Summary: No particular depictions of violence toward animals.

As Long as You've Got Your Health is an assemblage of four comedy shorts unified by general Goshwhatisthismodernworldcomingto head shaking. In Part I Insomnia, Étaix’s late-night reading of a vampire novel cross-references coincidental occurrences in his bedroom. Part II The Movies is an extended ticket please/pardon me/excuse me/quiet please routine. Part III As Long as You've Got Your Health lampoons the prescriptions, patients, and practitioners of the medical industry. Part IV Into the Woods No More depicts an urban couple’s inept attempt to picnic in the woods.

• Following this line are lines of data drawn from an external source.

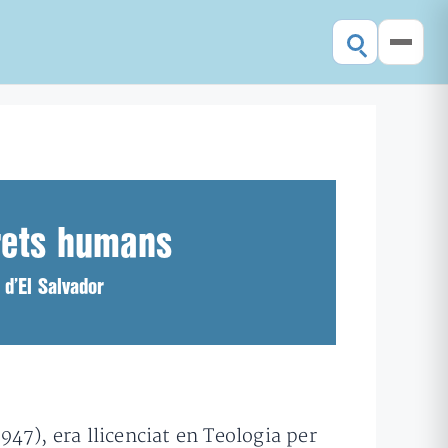
drets humans
 d’El Salvador
47), era llicenciat en Teologia per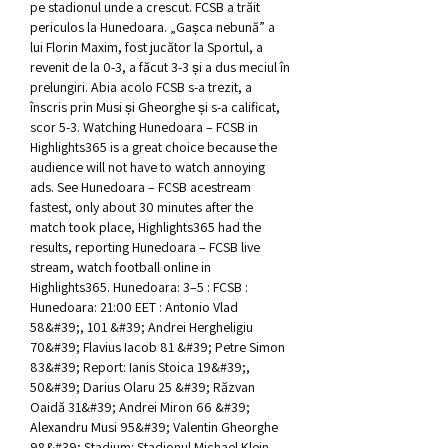
pe stadionul unde a crescut. FCSB a trăit 
periculos la Hunedoara. „Gașca nebună” a 
lui Florin Maxim, fost jucător la Sportul, a 
revenit de la 0-3, a făcut 3-3 și a dus meciul în 
prelungiri. Abia acolo FCSB s-a trezit, a 
înscris prin Musi și Gheorghe și s-a calificat, 
scor 5-3. Watching Hunedoara – FCSB in 
Highlights365 is a great choice because the 
audience will not have to watch annoying 
ads. See Hunedoara – FCSB acestream 
fastest, only about 30 minutes after the 
match took place, Highlights365 had the 
results, reporting Hunedoara – FCSB live 
stream, watch football online in 
Highlights365. Hunedoara: 3–5 : FCSB : 
Hunedoara: 21:00 EET : Antonio Vlad 
58&#39;, 101 &#39; Andrei Hergheligiu 
70&#39; Flavius Iacob 81 &#39; Petre Simon 
83&#39; Report: Ianis Stoica 19&#39;, 
50&#39; Darius Olaru 25 &#39; Răzvan 
Oaidă 31&#39; Andrei Miron 66 &#39; 
Alexandru Musi 95&#39; Valentin Gheorghe 
98&#39; Stadium: Stadionul Michael Klein 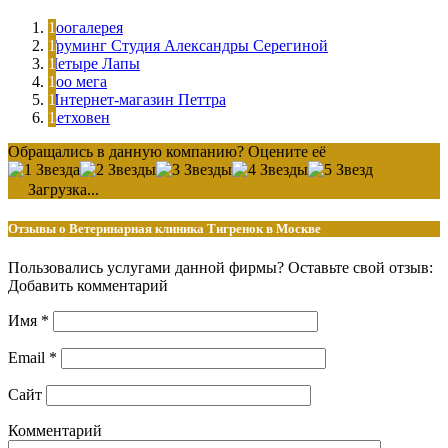
Зоогалерея
Груминг Студия Александры Серегиной
Четыре Лапы
Зоо мега
Интернет-магазин Петтра
Бетховен
Обращались в данную компанию? Оцените её
Загрузка...
Отзывы о Ветеринарная клиника Тигренок в Москве
Пользовались услугами данной фирмы? Оставьте свой отзыв:
Добавить комментарий
Имя
*
Email
*
Сайт
Комментарий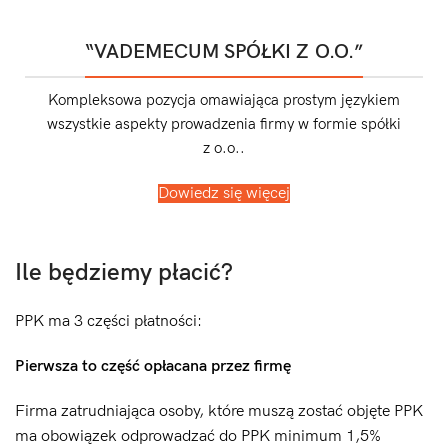
“VADEMECUM SPÓŁKI Z O.O.”
Kompleksowa pozycja omawiająca prostym językiem
wszystkie aspekty prowadzenia firmy w formie spółki
z o.o..
Dowiedz się więcej
Ile będziemy płacić?
PPK ma 3 części płatności:
Pierwsza to część opłacana przez firmę
Firma zatrudniająca osoby, które muszą zostać objęte PPK
ma obowiązek odprowadzać do PPK minimum 1,5%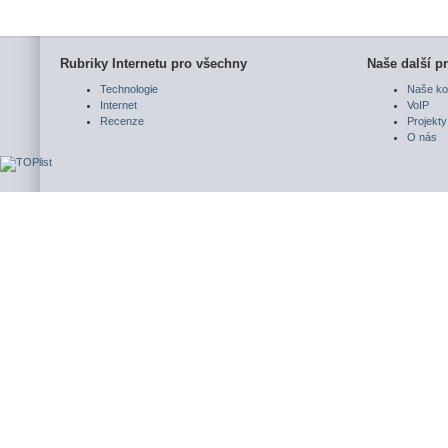
Rubriky Internetu pro všechny
Naše další pr
Technologie
Naše ko
Internet
VoIP
Recenze
Projekty
O nás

This is one of those unsettling instances in which a film and its easily-identified inspiration seem to come in the wrong order. There are plenty of funny sight gags in this Étaix feature, but you’ve seen them all before in Warner Brothers cartoons made at least a decade earlier. Porky and Daffy shaking under the sheets in a haunted castle; Bugs Bunny climbing over annoyed film watchers and jockeying for a better seat; Elmer’s whirlwind problems in crowded restaurants and doctors’ offices; uncountable vignettes of pastoral splendor humorously sullied by modern intrusions. Warner Brothers didn’t exactly invent all of these gags either, but Étaix’s versions are really similar to the animated antecedents.